Tropical storm Arthur, which recently formed off the East Coast, is the first of what may be a significant number of storms this season. The tropical storm season runs between June 1 and November 30. Historically, 97 percent of tropical storms form in that period, with three percent occurring outside of it. While the early-forming Arthur is not unique, it is a wake-up call that gas markets might be upended this summer by storms.

The real story for natural gas prices is how quickly supply falls, as associated natural gas output declines due to lower oil production. At the same time, LNG demand is falling, a key component of demand growth over the past few years. Which supply and demand factor will be the most powerful gas price influencer?

Early reports suggest there may be a number of LNG cargoes cancelled in June due to weak European and Asian demand due to COVID-19. Europe has unseasonably high gas storage following consecutive warm winters and heavy storage fills last year, as the continent moved to protect against failure to renegotiate a 10-year gas supply deal with Russia.

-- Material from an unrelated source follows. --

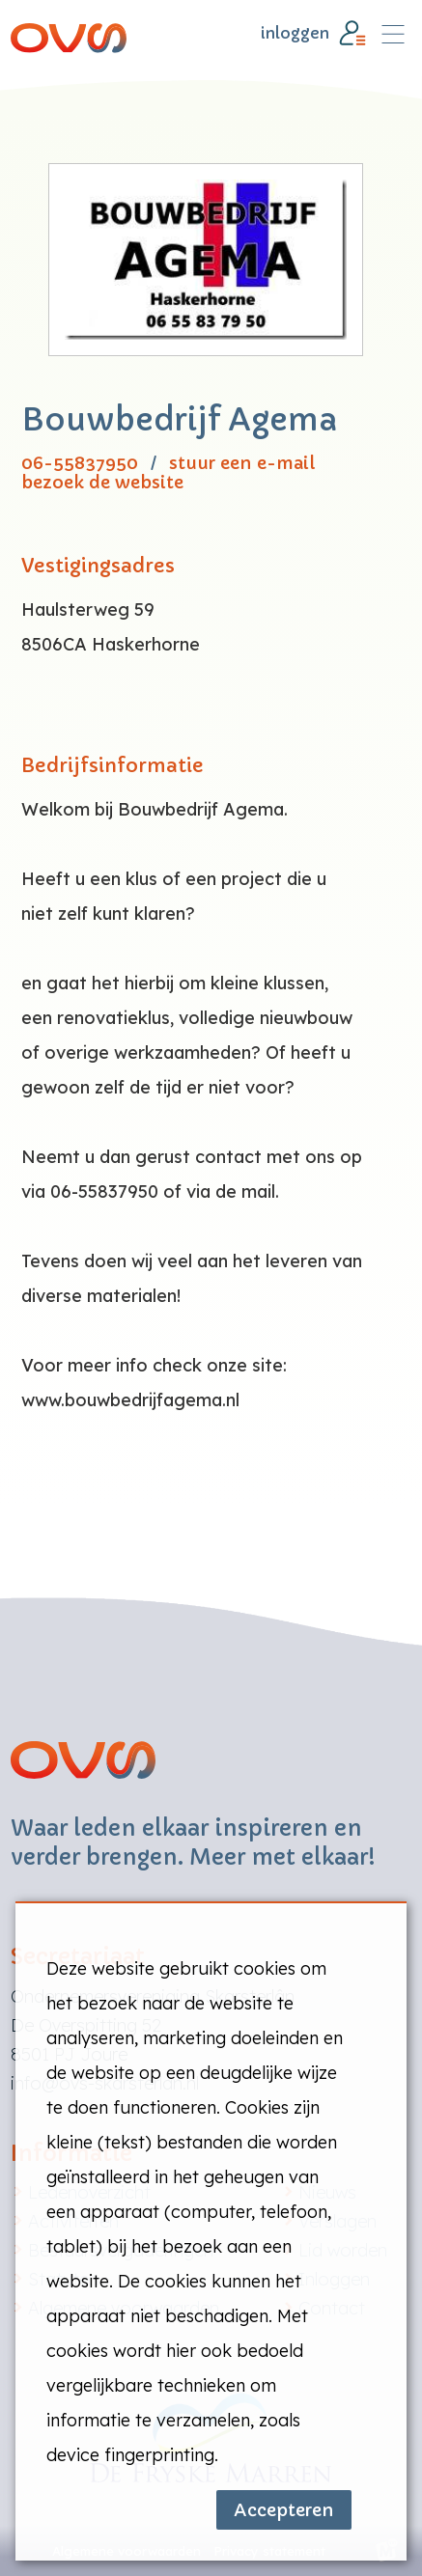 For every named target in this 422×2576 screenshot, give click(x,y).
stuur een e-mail (242, 464) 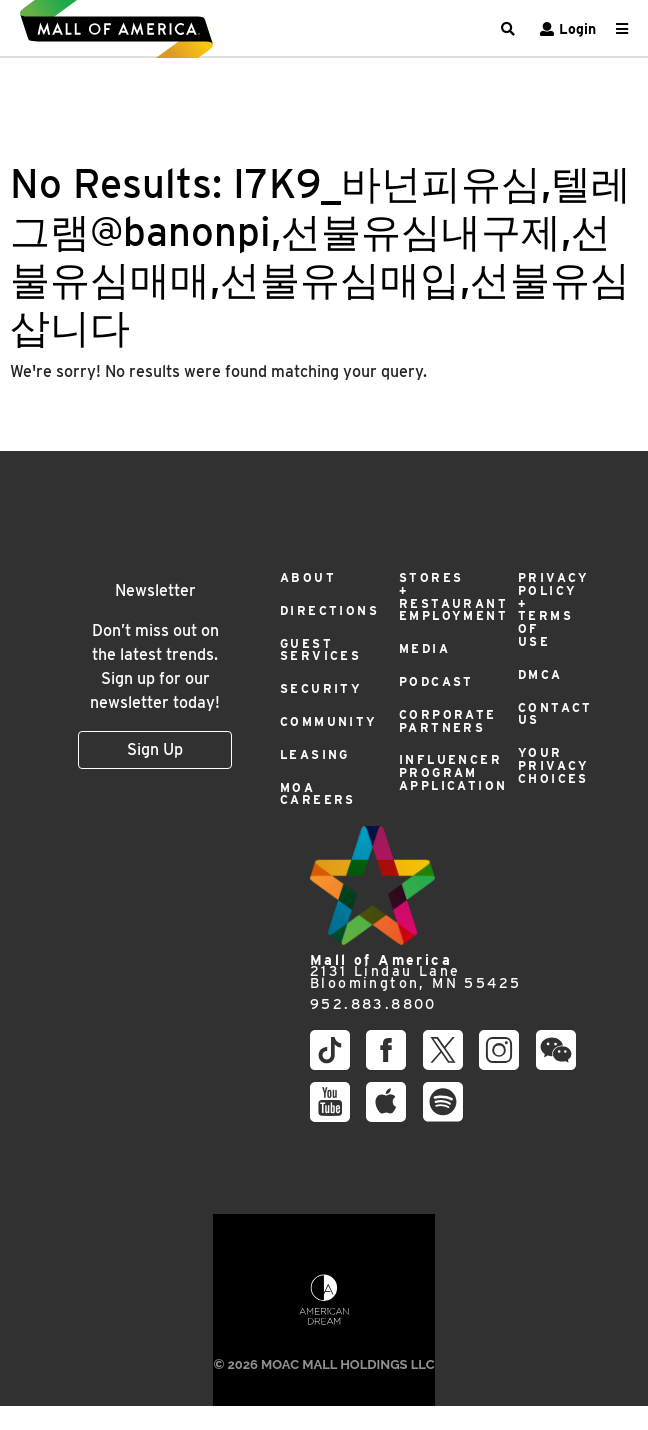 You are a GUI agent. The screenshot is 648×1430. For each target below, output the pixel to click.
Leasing (315, 754)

With additional gas pipeline capacity supplying European markets—Gazprom’s 3-Bcf/d TurkStream pipeline that commenced service in January, and the 1-Bcf/d Trans Adriatic Pipeline, currently in start-up mode—the possibility of a gas supply shortage this winter is low. Additionally, Gazprom’s delayed Nord Stream 2 pipeline should begin operating in early 2021. All of this supply makes LNG sales into Europe less attractive.

While China has resumed taking LNG cargoes, after declaring force majeure earlier this year during its COVID-19 shutdown, the abundance of cheap gas in neighboring markets makes long-distance U.S. LNG less appealing due to its higher transportation cost.

All of these market trends make predicting near-term gas prices a game of three-dimensional chess. A hot summer could help, but cooler weather might hurt. A rebound in oil prices might boost gas supply, just when lower associated gas supply is assumed. Dry gas output could rise in response to higher gas prices. Factor in an active Gulf of Mexico hurricane season, which could cut supply, or maybe damage demand. Lastly, the global economic reopening offers potential plusses and minuses to LNG supply and demand dynamics. The best guess now is for gas prices to struggle heading into the heat of summer.